- Exercise -
Output exactly the lines that run from the top of the entries to the line holding "Paga in 3 rate senza interessi con", including both of those lines.

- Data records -
------

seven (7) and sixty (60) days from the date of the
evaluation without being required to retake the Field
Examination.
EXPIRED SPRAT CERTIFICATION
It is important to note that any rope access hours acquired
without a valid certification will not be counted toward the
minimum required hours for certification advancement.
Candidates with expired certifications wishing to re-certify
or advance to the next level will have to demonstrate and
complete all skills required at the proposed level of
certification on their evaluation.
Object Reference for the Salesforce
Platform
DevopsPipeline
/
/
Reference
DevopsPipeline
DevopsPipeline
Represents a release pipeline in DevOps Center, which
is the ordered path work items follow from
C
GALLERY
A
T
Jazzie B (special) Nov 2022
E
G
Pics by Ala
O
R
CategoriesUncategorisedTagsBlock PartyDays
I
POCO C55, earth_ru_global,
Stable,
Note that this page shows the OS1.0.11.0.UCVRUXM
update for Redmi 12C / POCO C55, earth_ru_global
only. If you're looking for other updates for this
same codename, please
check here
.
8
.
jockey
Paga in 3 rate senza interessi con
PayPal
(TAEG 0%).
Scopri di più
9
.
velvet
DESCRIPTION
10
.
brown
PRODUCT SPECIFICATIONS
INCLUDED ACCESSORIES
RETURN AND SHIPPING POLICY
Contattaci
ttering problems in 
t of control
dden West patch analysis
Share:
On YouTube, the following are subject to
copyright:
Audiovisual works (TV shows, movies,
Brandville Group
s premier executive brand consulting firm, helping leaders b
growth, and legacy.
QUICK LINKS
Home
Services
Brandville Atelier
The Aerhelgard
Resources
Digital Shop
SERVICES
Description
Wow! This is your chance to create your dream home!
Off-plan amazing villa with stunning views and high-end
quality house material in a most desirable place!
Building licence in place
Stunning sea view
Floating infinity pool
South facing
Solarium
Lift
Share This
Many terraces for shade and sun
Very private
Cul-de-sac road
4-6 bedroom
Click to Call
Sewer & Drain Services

------

- Problem solution -
seven (7) and sixty (60) days from the date of the
evaluation without being required to retake the Field
Examination.
EXPIRED SPRAT CERTIFICATION
It is important to note that any rope access hours acquired
without a valid certification will not be counted toward the
minimum required hours for certification advancement.
Candidates with expired certifications wishing to re-certify
or advance to the next level will have to demonstrate and
complete all skills required at the proposed level of
certification on their evaluation.
Object Reference for the Salesforce
Platform
DevopsPipeline
/
/
Reference
DevopsPipeline
DevopsPipeline
Represents a release pipeline in DevOps Center, which
is the ordered path work items follow from
C
GALLERY
A
T
Jazzie B (special) Nov 2022
E
G
Pics by Ala
O
R
CategoriesUncategorisedTagsBlock PartyDays
I
POCO C55, earth_ru_global,
Stable,
Note that this page shows the OS1.0.11.0.UCVRUXM
update for Redmi 12C / POCO C55, earth_ru_global
only. If you're looking for other updates for this
same codename, please
check here
.
8
.
jockey
Paga in 3 rate senza interessi con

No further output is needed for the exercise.